Llama-3-MAAL-8B-Instruct-v0.1: Multilingual Adaptive Augmentation Language Model
Developed by maum.ai Brain NLP, Llama-3-MAAL-8B-Instruct-v0.1 is an 8 billion parameter instruction-tuned model based on Llama-3, featuring a 8192 token context length. This model introduces a Multilingual Adaptive Augmentation Language-model (MAAL) approach, focusing on transferring instruction-following capabilities from English to Korean through cross-lingual training.
Key Capabilities & Features
- Bilingual Instruction Following: Specifically trained to understand and respond to instructions in both Korean and English.
- Cross-lingual Transfer: Utilizes cross-lingual training to efficiently transfer instruction-following skills from English to Korean without extensive continuous pre-training.
- Optimized for Korean Logic: Evaluated using the LogicKor benchmark, demonstrating competitive performance against other Korean-fine-tuned models in single-turn and multi-turn Korean instruction tasks.

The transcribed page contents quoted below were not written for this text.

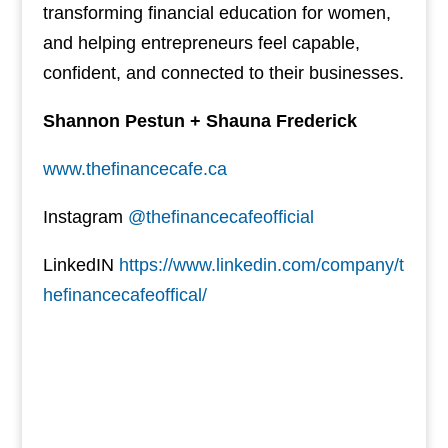
transforming financial education for women,
and helping entrepreneurs feel capable,
confident, and connected to their businesses.
Shannon Pestun + Shauna Frederick
www.thefinancecafe.ca
Instagram
@thefinancecafeofficial
LinkedIN
https://www.linkedin.com/company/t
hefinancecafeoffical/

- Efficient Training: Trained on 8 H100-80G GPUs for one day, highlighting an efficient development process for its bilingual capabilities.
Limitations & Future Development
Currently, the model has limitations including difficulty generating diverse Korean texts and a lack of deep Korean knowledge and cultural localization due to its training on a relatively small dataset. Future plans include enhancing Korean generation through vocabulary expansion and continuous pre-training, localizing with cultural adaptation methods, and developing a Vision Language Model variant.